→ **PROVIDED DATA**
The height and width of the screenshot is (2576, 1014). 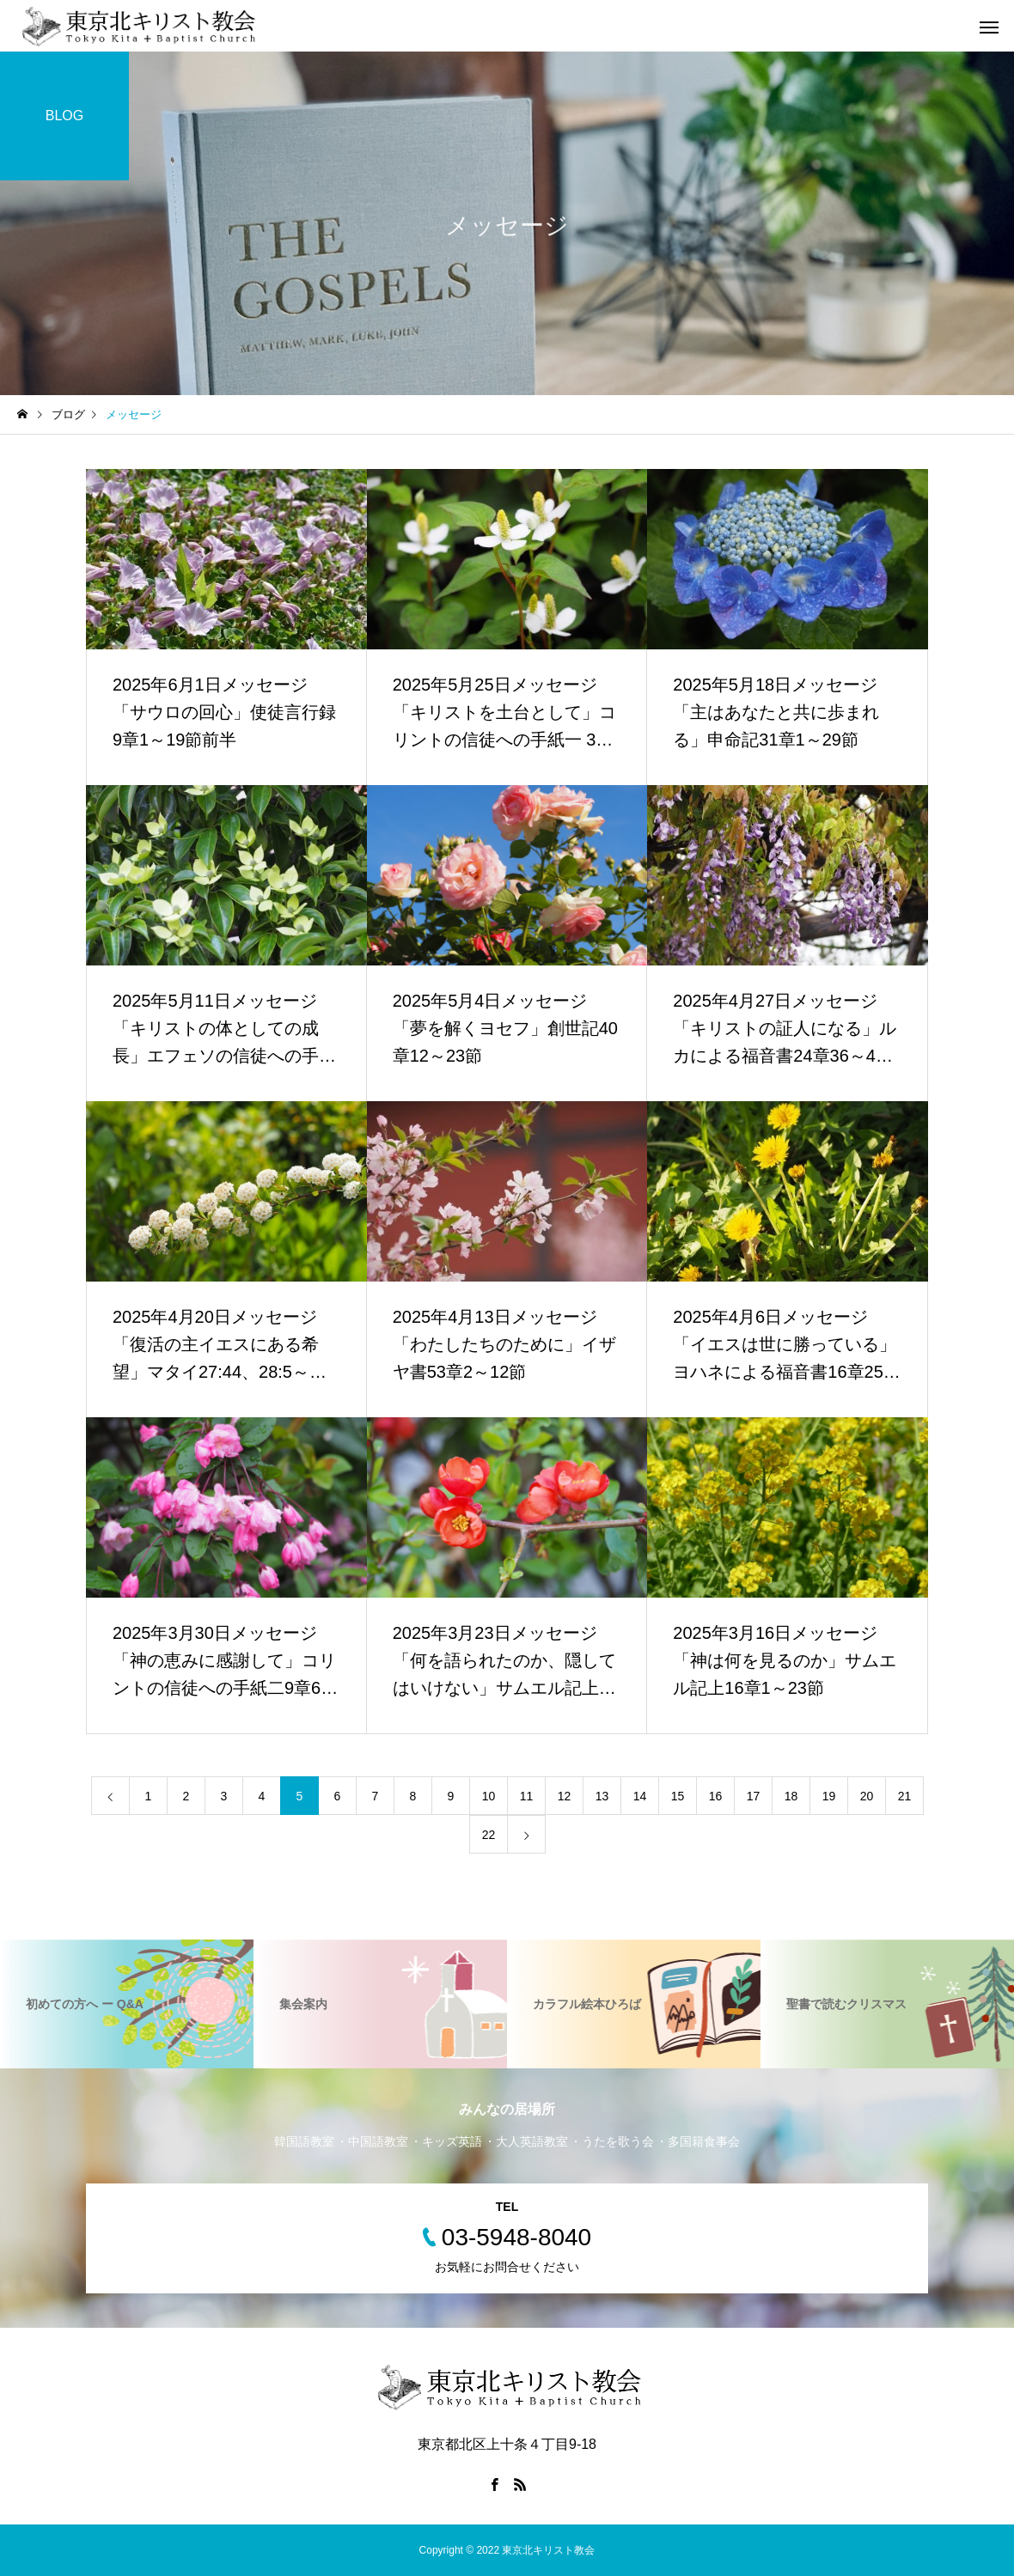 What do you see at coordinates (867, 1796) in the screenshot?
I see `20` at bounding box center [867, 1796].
...
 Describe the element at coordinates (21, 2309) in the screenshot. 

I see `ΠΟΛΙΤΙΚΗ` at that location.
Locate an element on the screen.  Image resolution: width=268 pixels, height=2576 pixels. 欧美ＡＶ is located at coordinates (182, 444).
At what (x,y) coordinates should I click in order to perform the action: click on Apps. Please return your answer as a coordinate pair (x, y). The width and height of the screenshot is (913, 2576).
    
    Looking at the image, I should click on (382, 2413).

→ **PROBLEM STATEMENT**
Take the lines above from the one containing "Describe the element" down to the one containing "Locate an element", and transcribe them exactly, both ends included.

→ **TASK OUTPUT**
 Describe the element at coordinates (21, 2309) in the screenshot. 

I see `ΠΟΛΙΤΙΚΗ` at that location.
Locate an element on the screen.  Image resolution: width=268 pixels, height=2576 pixels. 欧美ＡＶ is located at coordinates (182, 444).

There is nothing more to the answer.